HASIL PENELITIAN DAN PEMBAHASAN
4.2 Analisis Data .1 Statistik Deskriptif
4.2.3 Hasil Uji Hipotesis
Untuk menganalisis besarnya pengaruh variabel independen terhadap variabel dependen, maka penelitian ini menggunakan persamaan regresi linier
berganda. Untuk mengetahui bagaimana pengaruh variabel independen secara bersama-sama terhadap variabel dependen, maka dalam penelitian ini menggunakan uji statistik F dengan rumus:
Y = a + b1X1 + b2X2 + b3X3 + b4X4 + b5X5 + e
a. Hasil Uji Signifikan Simultan (F-test)
Uji F ini digunakan untuk menunjukkan apakah semua variabel independen yang dimasukkan dalam model mempunyai pengaruh bersama-sama terhadap variabel dependen. Untuk menguji hipotesis ini digunakan statistik F dengan membandingkan Fhitung dengan Ftabel dengan menggunakan taraf uji α =
5% (0,05), dengan hipotesis sebagai berikut:
Apabila nilai signifikan < α (0,05), maka Ho ditolak dan Ha diterima.
Apabila nilai signifikan > α (0,05), maka Ho diterima dan Ha ditolak.
Dengan Asumsi sebagai berikut:
Ho = Tidak ada pengaruh CAR, NPL, LDR, BOPO dan NIM terhadap kinerja keuangan.
Ha = Ada pengaruh CAR, NPL, LDR, BOPO dan NIM terhadap kinerja keuangan.
Tabel 4.4 Uji Simultan (F test)
ANOVAb
Model Sum of Squares Df Mean Square F Sig.
1 Regression 20.887 5 4.177 5.952 .000a
Residual 51.941 74 .702
Total 72.828 79
a. Predictors: (Constant), NIM, CAR, LDR, BOPO, NPL b. Dependent Variable: ROA
Dari hasil uji F diatas, maka didapat nilai F hitung sebesar 5,952 dengan nilai signifikan sebesar 0,000 < 0,05 maka Ho ditolak dan Ha diterima, berarti ada pengaruh CAR, NPL, LDR, BOPO dan NIM terhadap kinerja keuangan, dan model regresi ini dapat digunakan untuk memprediksi kinerja keuangan perbankan.
b. Analisis Regresi Linier Berganda dan Hasil Uji Signifikan Parsial (t-test) Secara umum, analisis regresi pada dasarnya adalah studi mengenai ketergantungan variabel dependen dengan satu atau lebih variabel independen, dengan tujuan untuk mengestimasi atau memprediksi rata-rata populasi atau nilai rata-rata variabel dependen berdasarkan nilai variabel independen yang diketahui (Gujarati, 2003). Untuk menguji hipotesis ini digunakan uji signifikan parsial (t-test) dengan membandingkan Thitung dengan Ttabel dengan menggunakan taraf uji α
= 5% (0,05), dengan hipotesis sebagai berikut:
Apabila nilai signifikan > α (0,05), maka Ho diterima dan Ha ditolak.

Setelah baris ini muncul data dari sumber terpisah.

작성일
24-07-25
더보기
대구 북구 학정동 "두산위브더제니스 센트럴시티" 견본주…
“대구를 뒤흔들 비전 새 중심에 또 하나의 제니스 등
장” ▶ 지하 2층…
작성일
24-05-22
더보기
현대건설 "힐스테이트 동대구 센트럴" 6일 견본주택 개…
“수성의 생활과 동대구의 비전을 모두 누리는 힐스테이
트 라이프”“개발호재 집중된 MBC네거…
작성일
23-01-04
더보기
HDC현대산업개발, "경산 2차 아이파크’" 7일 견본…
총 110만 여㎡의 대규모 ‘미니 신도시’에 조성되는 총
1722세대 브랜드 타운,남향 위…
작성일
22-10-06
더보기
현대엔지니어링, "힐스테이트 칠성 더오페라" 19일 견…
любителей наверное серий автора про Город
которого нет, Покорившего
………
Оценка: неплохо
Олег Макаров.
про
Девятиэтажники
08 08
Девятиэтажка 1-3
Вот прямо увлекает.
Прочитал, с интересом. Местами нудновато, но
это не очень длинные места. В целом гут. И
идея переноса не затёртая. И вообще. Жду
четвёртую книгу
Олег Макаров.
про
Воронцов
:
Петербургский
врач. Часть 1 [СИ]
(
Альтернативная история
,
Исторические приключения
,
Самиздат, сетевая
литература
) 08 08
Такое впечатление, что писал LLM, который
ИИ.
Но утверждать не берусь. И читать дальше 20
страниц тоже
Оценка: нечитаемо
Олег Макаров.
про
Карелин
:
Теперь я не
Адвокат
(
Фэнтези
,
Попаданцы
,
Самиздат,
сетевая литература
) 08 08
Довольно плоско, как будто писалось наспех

Apabila nilai signifikan < α (0,05), maka Ho ditolak dan Ha diterima.
Dengan Asumsi sebagai berikut:
Ho = Tidak ada pengaruh CAR, NPL, LDR, BOPO dan NIM terhadap kinerja keuangan.
Ha = Ada pengaruh CAR, NPL, LDR, BOPO dan NIM terhadap kinerja keuangan.

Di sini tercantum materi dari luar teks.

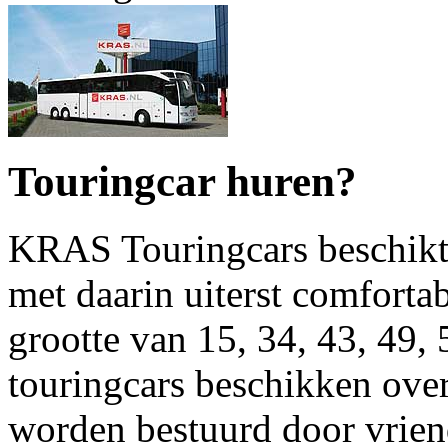
Touringcar huren?
KRAS Touringcars beschikt
met daarin uiterst comfortab
grootte van 15, 34, 43, 49,
touringcars beschikken ove
worden bestuurd door vrien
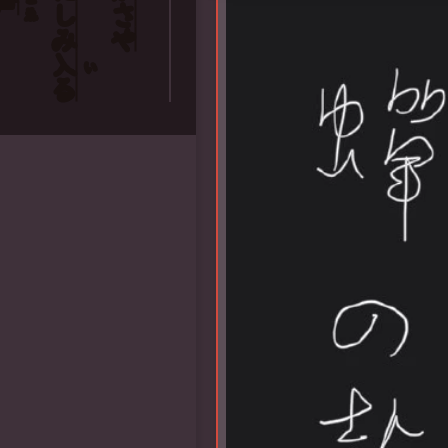
声
こゑ
しみ
さ
や
入
い
る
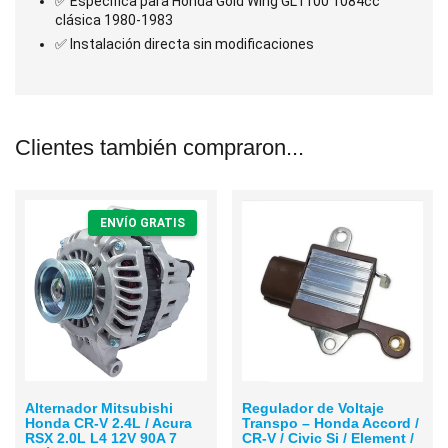
✅ Específica para Honda Gold Wing GL1100 1084cc
clásica 1980-1983
✅ Instalación directa sin modificaciones
Clientes también compraron...
ENVÍO GRATIS
Alternador Mitsubishi
Regulador de Voltaje
Honda CR-V 2.4L / Acura
Transpo – Honda Accord /
RSX 2.0L L4 12V 90A 7
CR-V / Civic Si / Element /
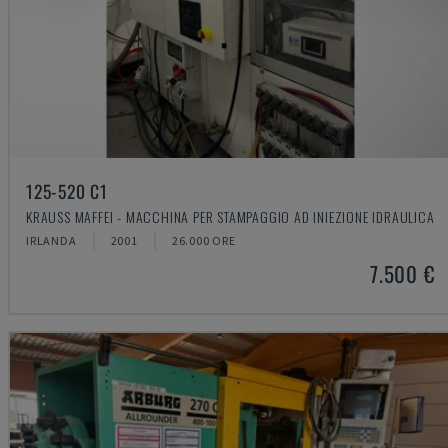
125-520 C1
KRAUSS MAFFEI - MACCHINA PER STAMPAGGIO AD INIEZIONE IDRAULICA
IRLANDA
2001
26.000 ORE
7.500 €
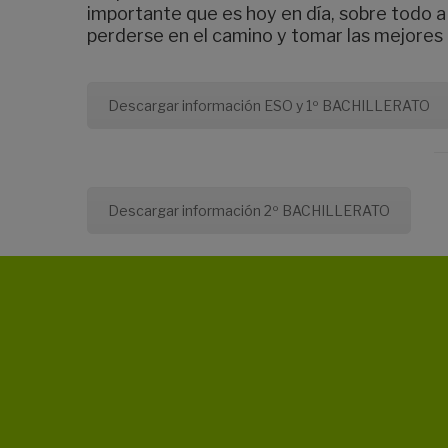
importante que es hoy en día, sobre todo 
perderse en el camino y tomar las mejores
Descargar información ESO y 1º BACHILLERATO
Descargar información 2º BACHILLERATO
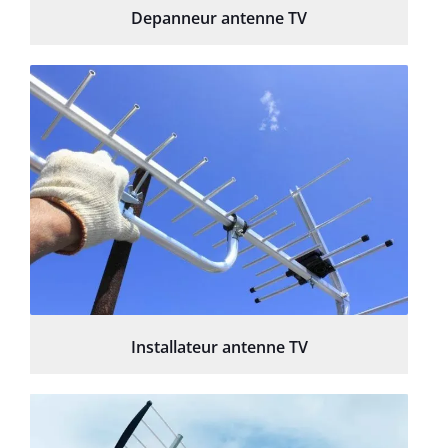
Depanneur antenne TV
Installateur antenne TV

Tabel 4.5 Uji Regresi Berganda
Coefficientsa Model Unstandardized Coefficients Standardized Coefficients T Sig. B Std. Error Beta 1 (Constant) 2.689 .777 3.460 .001 CAR -.042 .019 -.224 -2.245 .028 NPL -.142 .067 -.222 -2.114 .038 LDR .003 .006 .046 .464 .644 BOPO -.007 .007 -.103 -1.009 .316 NIM .119 .031 .383 3.779 .000
a. Dependent Variable: ROA
Sumber: Hasil Output SPSS 19
Dari tabel 4.7 diatas maka diperoleh persamaan regresi sebagai berikut:
ROA = 2,689 - 0,042 CAR – 0,142 NPL + 0,003 LDR - 0,007 BOPO + 0,119 NIM
Dari tabel 4.7 diatas menyatakan bahwa:
1. Hasil pengujian parsial (uji t) antara CAR dengan kinerja keuangan bank menunjukkan nilai t hitung sebesar -2,245 dengan nilai signifikan sebesar 0,028 < 0,05. Hal ini berarti bahwa Ho ditolak dan Ha diterima, yang artinya CAR berpengaruh signifikan negatif terhadap kinerja keuangan bank.

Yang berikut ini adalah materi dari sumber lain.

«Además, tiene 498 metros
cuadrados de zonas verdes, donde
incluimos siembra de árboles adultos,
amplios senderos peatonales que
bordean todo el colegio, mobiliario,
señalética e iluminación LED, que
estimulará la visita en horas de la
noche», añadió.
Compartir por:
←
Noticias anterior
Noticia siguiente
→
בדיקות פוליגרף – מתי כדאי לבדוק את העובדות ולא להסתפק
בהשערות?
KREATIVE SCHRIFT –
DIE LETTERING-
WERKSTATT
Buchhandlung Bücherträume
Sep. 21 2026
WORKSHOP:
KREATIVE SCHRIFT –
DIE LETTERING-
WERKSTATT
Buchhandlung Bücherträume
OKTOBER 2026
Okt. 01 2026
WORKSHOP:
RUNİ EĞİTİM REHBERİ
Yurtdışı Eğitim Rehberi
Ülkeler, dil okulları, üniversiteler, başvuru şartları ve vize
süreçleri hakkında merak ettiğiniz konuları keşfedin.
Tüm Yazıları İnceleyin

2. Hasil pengujian parsial (uji t) antara NPL dengan kinerja keuangan menunjukkan nilai t hitung sebesar -2,114 dengan nilai signifikan sebesar 0,038 < 0,05. Hal ini berarti bahwa Ho ditolak dan Ha diterima, yang artinya NPL berpengaruh signifikan negatif terhadap kinerja keuangan bank.
3. Hasil pengujian parsial (uji t) antara LDR dengan kinerja keuangan bank menunjukkan nilai t hitung sebesar 0,464 dengan nilai signifikan sebesar 0,644 > 0,05. Hal ini berarti bahwa Ho diterima dan Ha ditolak, karena Ho diterima maka dapat disimpulkan bahwa LDR tidak berpengaruh terhadap kinerja keuangan bank.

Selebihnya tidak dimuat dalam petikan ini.